Goal of the exercise
Please return every line of the records below that holds the word "mfcad".
--- Source data Enclosed Below ---
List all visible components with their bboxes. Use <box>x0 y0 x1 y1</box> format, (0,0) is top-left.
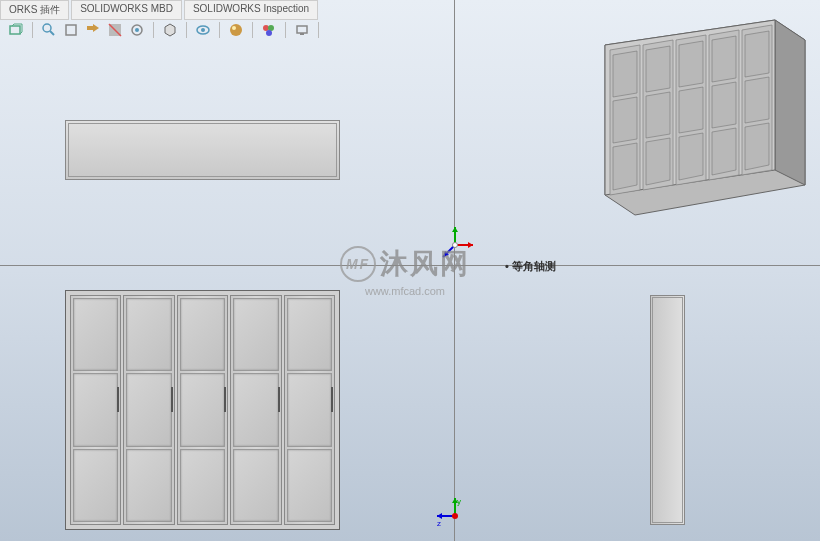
view-settings-icon[interactable] <box>294 22 310 38</box>
orientation-icon[interactable] <box>8 22 24 38</box>
zoom-fit-icon[interactable] <box>63 22 79 38</box>
watermark-logo: MF <box>340 246 376 282</box>
svg-rect-2 <box>66 25 76 35</box>
svg-marker-18 <box>452 227 458 232</box>
edit-appearance-icon[interactable] <box>261 22 277 38</box>
watermark-text: 沐风网 <box>380 245 470 283</box>
zoom-area-icon[interactable] <box>41 22 57 38</box>
toolbar-separator <box>186 22 187 38</box>
apply-scene-icon[interactable] <box>228 22 244 38</box>
svg-point-1 <box>43 24 51 32</box>
svg-rect-0 <box>10 26 20 34</box>
view-toolbar <box>8 22 321 38</box>
hide-show-icon[interactable] <box>195 22 211 38</box>
svg-rect-14 <box>300 33 304 35</box>
previous-view-icon[interactable] <box>85 22 101 38</box>
axis-z-label: z <box>437 519 441 528</box>
dynamic-view-icon[interactable] <box>129 22 145 38</box>
svg-point-5 <box>135 28 139 32</box>
toolbar-separator <box>219 22 220 38</box>
model-isometric-view <box>560 15 810 225</box>
svg-point-12 <box>266 30 272 36</box>
toolbar-separator <box>153 22 154 38</box>
toolbar-separator <box>32 22 33 38</box>
model-top-view <box>65 120 340 180</box>
display-style-icon[interactable] <box>162 22 178 38</box>
view-label-isometric: • 等角轴测 <box>505 259 556 274</box>
toolbar-separator <box>285 22 286 38</box>
watermark: MF 沐风网 www.mfcad.com <box>340 245 470 297</box>
tab-mbd[interactable]: SOLIDWORKS MBD <box>71 0 182 20</box>
svg-rect-13 <box>297 26 307 33</box>
section-view-icon[interactable] <box>107 22 123 38</box>
tab-plugins[interactable]: ORKS 插件 <box>0 0 69 20</box>
toolbar-separator <box>252 22 253 38</box>
triad-bottom: y z <box>435 496 475 536</box>
axis-y-label: y <box>457 497 461 506</box>
model-side-view <box>650 295 685 525</box>
watermark-url: www.mfcad.com <box>340 285 470 297</box>
toolbar-separator <box>318 22 319 38</box>
svg-point-7 <box>201 28 205 32</box>
tab-inspection[interactable]: SOLIDWORKS Inspection <box>184 0 318 20</box>
svg-point-8 <box>230 24 242 36</box>
model-front-view <box>65 290 340 530</box>
svg-point-26 <box>452 513 458 519</box>
svg-point-9 <box>232 26 236 30</box>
--- End of Enclosed Source data ---
Response area
watermark: MF 沐风网 www.mfcad.com <box>340 245 470 297</box>
watermark-url: www.mfcad.com <box>340 285 470 297</box>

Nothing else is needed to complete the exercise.